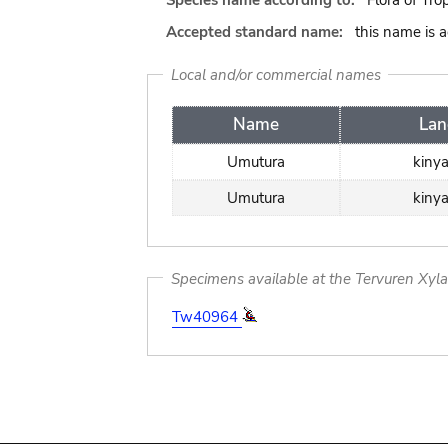
Species name according to:
Flora of Tro
Accepted standard name:
this name is 
Local and/or commercial names
Name
Lan
Umutura
kiny
Umutura
kiny
Specimens available at the Tervuren Xyl
Tw40964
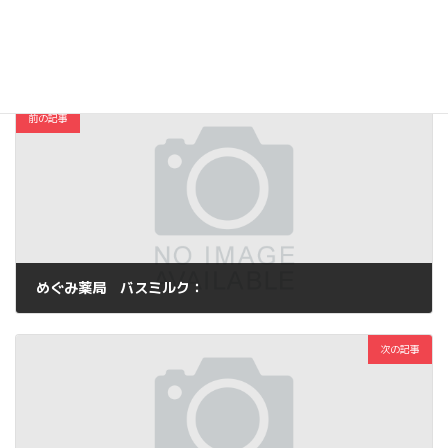
コスメ・ファッション
カテゴリー
前の記事
めぐみ薬局 バスミルク：
2013年4月26日
次の記事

▶ [ASSIGNMENT]
Write the records above out again exactly, but not the pictures.

▶ [RESULT OF THE EXERCISE]
Species name according to:
Flora of Tro
Accepted standard name:
this name is 
Local and/or commercial names
Name
Lan
Umutura
kiny
Umutura
kiny
Specimens available at the Tervuren Xyl
Tw40964
コスメ・ファッション
カテゴリー
前の記事
めぐみ薬局 バスミルク：
2013年4月26日
次の記事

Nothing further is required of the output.